* _Items listed in a dataset_:

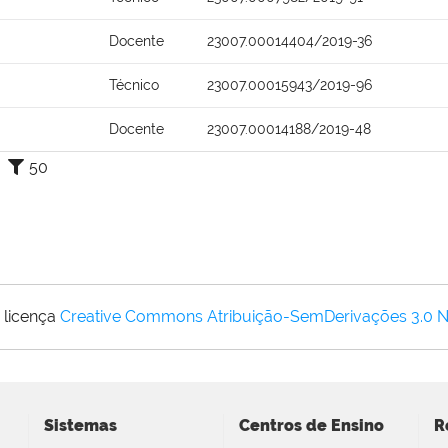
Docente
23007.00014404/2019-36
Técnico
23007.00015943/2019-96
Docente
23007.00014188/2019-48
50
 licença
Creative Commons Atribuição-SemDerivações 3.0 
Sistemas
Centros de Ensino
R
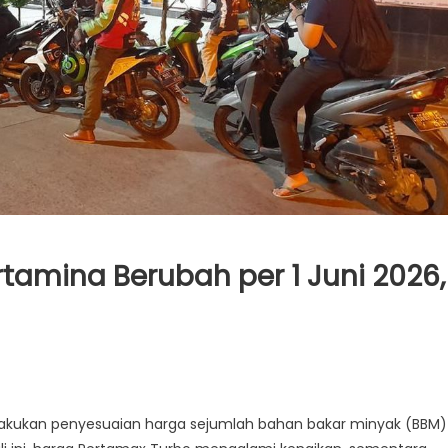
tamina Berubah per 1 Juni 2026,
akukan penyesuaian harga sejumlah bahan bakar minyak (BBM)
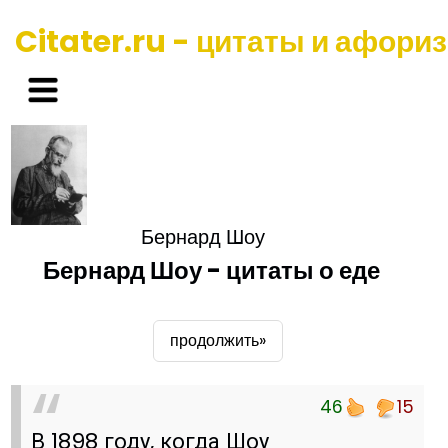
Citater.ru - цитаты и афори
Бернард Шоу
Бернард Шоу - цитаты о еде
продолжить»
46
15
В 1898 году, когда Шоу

==

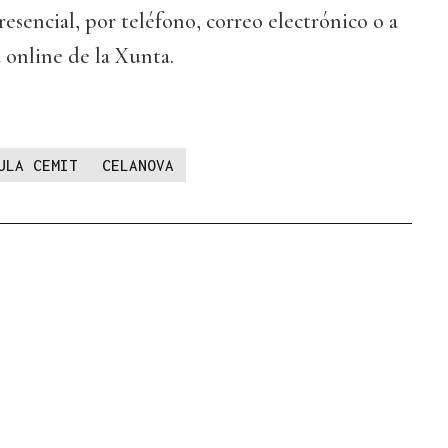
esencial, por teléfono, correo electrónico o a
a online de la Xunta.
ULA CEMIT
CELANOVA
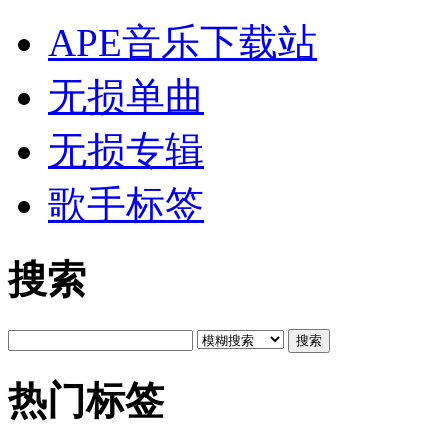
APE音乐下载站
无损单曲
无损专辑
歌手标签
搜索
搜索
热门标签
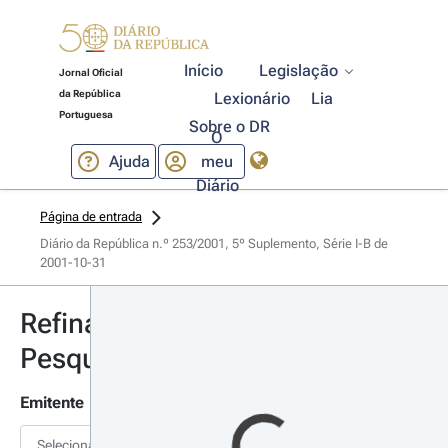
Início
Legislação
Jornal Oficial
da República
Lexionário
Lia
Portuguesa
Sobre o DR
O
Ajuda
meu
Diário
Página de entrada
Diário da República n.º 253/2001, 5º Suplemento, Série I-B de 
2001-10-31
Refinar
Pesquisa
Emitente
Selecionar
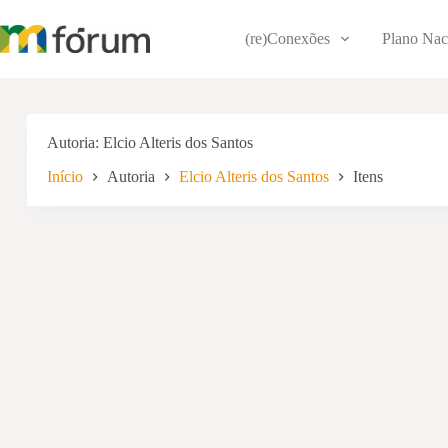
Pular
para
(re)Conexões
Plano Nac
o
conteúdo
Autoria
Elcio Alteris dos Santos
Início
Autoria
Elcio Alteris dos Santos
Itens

* * *

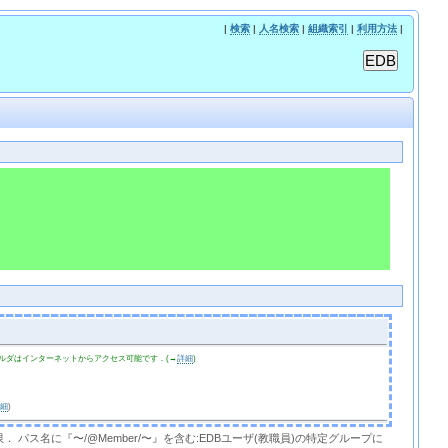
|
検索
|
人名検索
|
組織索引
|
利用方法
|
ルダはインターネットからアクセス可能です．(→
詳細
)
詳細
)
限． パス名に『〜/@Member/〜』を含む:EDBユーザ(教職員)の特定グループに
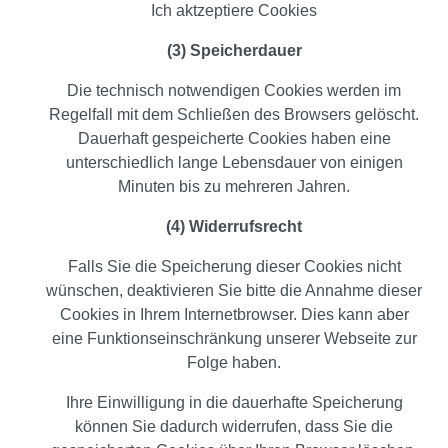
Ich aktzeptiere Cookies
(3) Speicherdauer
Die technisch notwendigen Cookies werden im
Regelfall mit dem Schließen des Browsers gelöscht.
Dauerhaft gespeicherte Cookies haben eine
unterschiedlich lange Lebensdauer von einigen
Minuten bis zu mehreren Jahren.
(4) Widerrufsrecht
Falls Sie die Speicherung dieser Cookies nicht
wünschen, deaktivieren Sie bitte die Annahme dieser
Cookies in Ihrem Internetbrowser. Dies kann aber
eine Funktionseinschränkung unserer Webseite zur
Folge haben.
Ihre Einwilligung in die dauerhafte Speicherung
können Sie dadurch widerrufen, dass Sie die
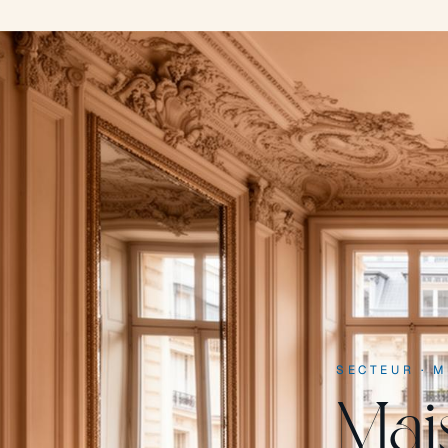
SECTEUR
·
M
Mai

* _Exercise prompt_: What lines above hold the word "цитаты"? Pull each one out.

* _Answer to this exercise_:
Citater.ru - цитаты и афори
Бернард Шоу - цитаты о еде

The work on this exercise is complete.